In this section I assume you want to boot a Linux kernel. Booting a FreeBSD kernel is documented elsewhere and does not require a tagged image. Booting a DOS kernel is similar, the main differences being in the way you set up the tagged image.
Etherboot expects to download a tagged image containing the code to be executed. Briefly explained, a tagged image is a wrapper around the pieces of code or data that need to be put in various places in the computer's memory. It contains a directory telling how large the pieces are and where they go in memory. It also says where to start execution.

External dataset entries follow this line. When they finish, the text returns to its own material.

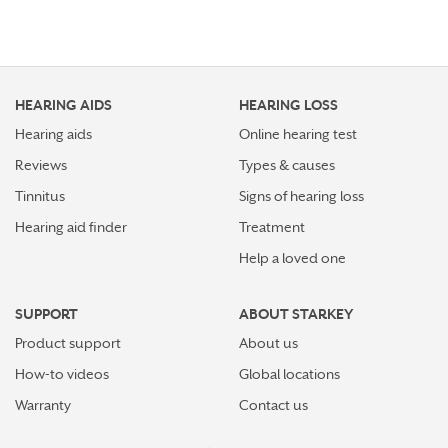
HEARING AIDS
HEARING LOSS
Hearing aids
Online hearing test
Reviews
Types & causes
Tinnitus
Signs of hearing loss
Hearing aid finder
Treatment
Help a loved one
SUPPORT
ABOUT STARKEY
Product support
About us
How-to videos
Global locations
Warranty
Contact us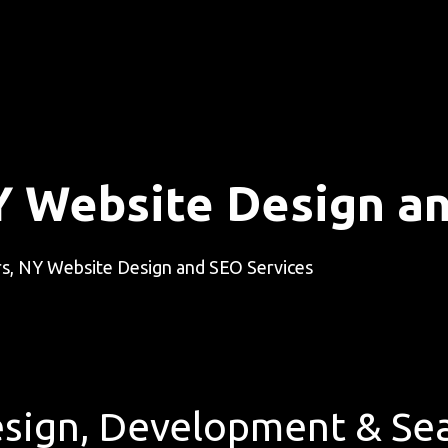
Y Website Design a
s, NY Website Design and SEO Services
sign, Development & Sea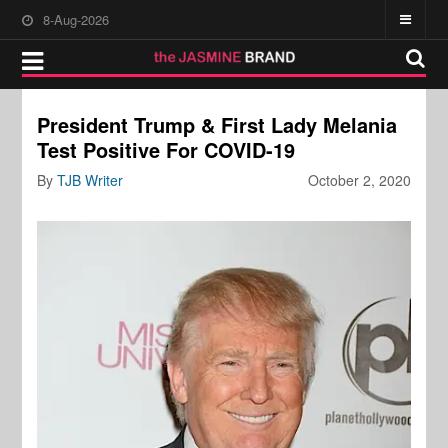
8-Aug-2026
President Trump & First Lady Melania
Test Positive For COVID-19
By
TJB Writer
October 2, 2020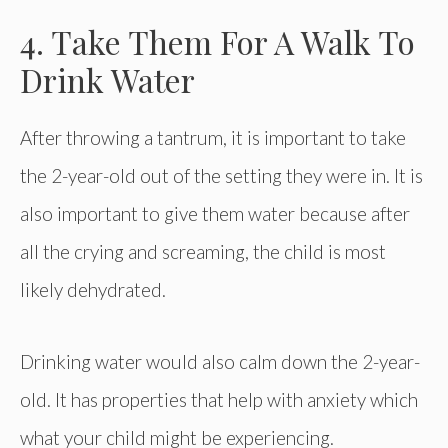
4. Take Them For A Walk To
Drink Water
After throwing a tantrum, it is important to take
the 2-year-old out of the setting they were in. It is
also important to give them water because after
all the crying and screaming, the child is most
likely dehydrated.
Drinking water would also calm down the 2-year-
old. It has properties that help with anxiety which
what your child might be experiencing.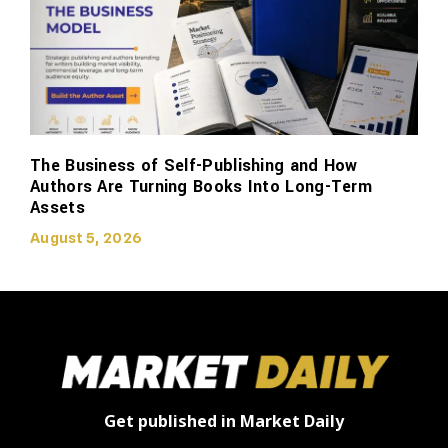
The Business of Self-Publishing and How
Authors Are Turning Books Into Long-Term
Assets
August 5, 2026
Get published in Market Daily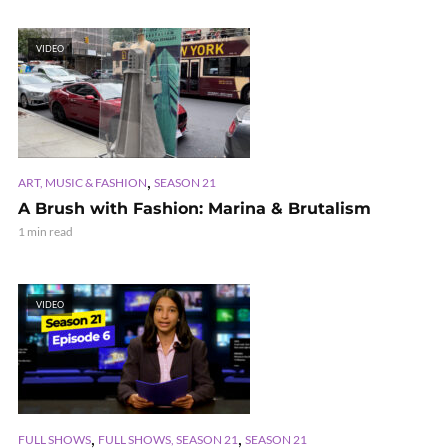
VIDEO
,
ART, MUSIC & FASHION
SEASON 21
A Brush with Fashion: Marina & Brutalism
1 min read
VIDEO
,
,
FULL SHOWS
FULL SHOWS, SEASON 21
SEASON 21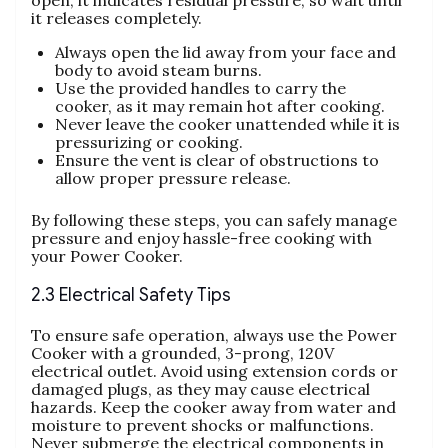
it releases completely.
Always open the lid away from your face and
body to avoid steam burns.
Use the provided handles to carry the
cooker‚ as it may remain hot after cooking.
Never leave the cooker unattended while it is
pressurizing or cooking.
Ensure the vent is clear of obstructions to
allow proper pressure release.
By following these steps‚ you can safely manage
pressure and enjoy hassle-free cooking with
your Power Cooker.
2.3 Electrical Safety Tips
To ensure safe operation‚ always use the Power
Cooker with a grounded‚ 3-prong‚ 120V
electrical outlet. Avoid using extension cords or
damaged plugs‚ as they may cause electrical
hazards. Keep the cooker away from water and
moisture to prevent shocks or malfunctions.
Never submerge the electrical components in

A tagged image is created using a utility program. The utility program is specific to the kernel you want to load. The version for Linux is called mknbi-linux or mkelf-linux and that for DOS is mknbi-dos. These utilities are distributed separately and can be obtained from Etherboot web site.
You will almost certainly have to compile a custom kernel because the kernel needs to have the "Root file system on NFS" option compiled in. (You need to select "NFS filesystem support" as built-in, not a module, and possibly also "Kernel level autoconfiguration" before this option will appear.) You should also select "BOOTP support" and/or "DHCP support". "RARP support" is not needed. In 2.2 kernels you have to enable the "Kernel level autoconfiguration" option under IP networking to access the BOOTP support question. And unless you are using an initrd (initial ramdisk) you will have to compile in the driver for your network card too. For details, see the file /usr/src/linux/Documentation/nfsroot.txt in a Linux kernel source distribution.

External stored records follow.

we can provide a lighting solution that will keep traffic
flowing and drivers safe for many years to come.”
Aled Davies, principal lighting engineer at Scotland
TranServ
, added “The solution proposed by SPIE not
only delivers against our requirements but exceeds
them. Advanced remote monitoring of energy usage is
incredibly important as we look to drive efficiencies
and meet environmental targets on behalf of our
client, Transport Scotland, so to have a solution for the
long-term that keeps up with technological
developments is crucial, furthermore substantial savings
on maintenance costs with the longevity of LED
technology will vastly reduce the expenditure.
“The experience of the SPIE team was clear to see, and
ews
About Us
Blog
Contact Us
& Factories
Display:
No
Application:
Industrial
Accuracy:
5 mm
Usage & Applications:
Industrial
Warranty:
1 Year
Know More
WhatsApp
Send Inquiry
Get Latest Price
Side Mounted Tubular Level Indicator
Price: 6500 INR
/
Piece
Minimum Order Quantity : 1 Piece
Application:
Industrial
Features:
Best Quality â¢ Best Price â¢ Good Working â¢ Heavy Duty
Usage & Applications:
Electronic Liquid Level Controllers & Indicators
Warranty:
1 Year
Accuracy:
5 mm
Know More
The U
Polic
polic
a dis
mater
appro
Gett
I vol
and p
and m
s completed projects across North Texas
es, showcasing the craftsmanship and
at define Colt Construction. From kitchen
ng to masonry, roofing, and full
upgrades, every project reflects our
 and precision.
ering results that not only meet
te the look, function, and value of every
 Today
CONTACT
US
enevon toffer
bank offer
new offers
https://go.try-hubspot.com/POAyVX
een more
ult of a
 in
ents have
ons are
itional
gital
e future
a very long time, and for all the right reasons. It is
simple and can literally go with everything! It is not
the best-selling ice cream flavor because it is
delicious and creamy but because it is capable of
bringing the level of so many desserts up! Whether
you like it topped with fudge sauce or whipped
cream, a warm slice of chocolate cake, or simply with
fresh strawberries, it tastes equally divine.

After you have compiled the custom kernel, make the tagged image, typically like this:
mknbi-linux --output=/tftpdir/vmlinuz.xterm zImage
(See an important note regarding IP autoconfig in kernels in the 2.2 series 2.2.18 and after under the section --ip= in the mknbi-linux documentation.) Then put the tagged image in where the tftp daemon expects to find it, in this example /tftpdir. Make sure it is world-readable because typically the tftp daemon runs as an unprivileged user. It is recommended that you set a path explicitly for tftpd instead of relying on any defaults. For example:
tftp dgram udp wait root /usr/sbin/tcpd in.tftpd /tftpdir
You need to set up a DHCP server to hand out an IP address and other configuration information to the client.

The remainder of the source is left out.